SE SUICIDARON ANTES DE CAER EN MANOS DE LOS FRANQUISTAS
Arturo Lodeiro fue fusilado el mismo día de su boda. De
hecho, nunca llegó a ver a Julia Muñoz como esposa. Se casó en articulo mortis.
El 27 de abril de 1940, tras 10 meses encarcelado por estar afiliado a la CNT,
Arturo contrajo matrimonio con el que había sido el amor de su vida, Julia.

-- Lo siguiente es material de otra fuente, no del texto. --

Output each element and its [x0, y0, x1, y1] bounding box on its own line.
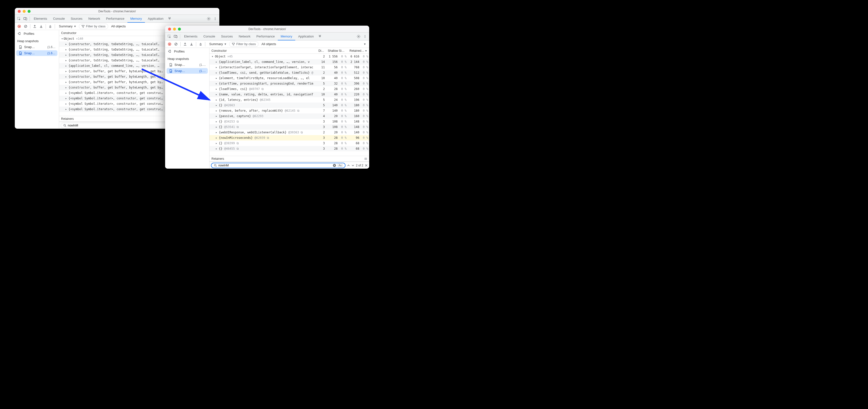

Ambos tenían una niña de dos meses. Apenas unas horas después, a la edad de 35
años, fue ejecutado. ¿Delito? “No consta”, según señala el certificado de
Instituciones Penitenciarias que da fe de su entrega al piquete de ejecución.
“¡Lo mataron sin saber por qué! Es mi deber moral que esta historia se
conozca”, cuenta indignada Julia Mota, 68 años después de la ejecución de su
abuelo.
En su última carta, horas antes de ser fusilado, Arturo daba
cuenta a Julia de su última voluntad. “Adorada esposa: En este momento realizo
mi voluntad por lo cual puedo llamarte al final de mi vida, esposa mía, y a mi
niña, hija verdadera. A pesar de que los momentos no son de los más agradables,
al menos me cabe la alegría de haber cumplido contigo como Dios manda. Ya,
querida nenita, puedes llamarme esposo, y cuando hables a nuestra Julina de mí,
le digas que su papaíto la quería mucho por ser hija tuya y por quererte como
jamás quise. Tú, Julia mía, procúrate una relativa y sana felicidad. No le des
a mi nena un padre que sea malo”, escribe Arturo.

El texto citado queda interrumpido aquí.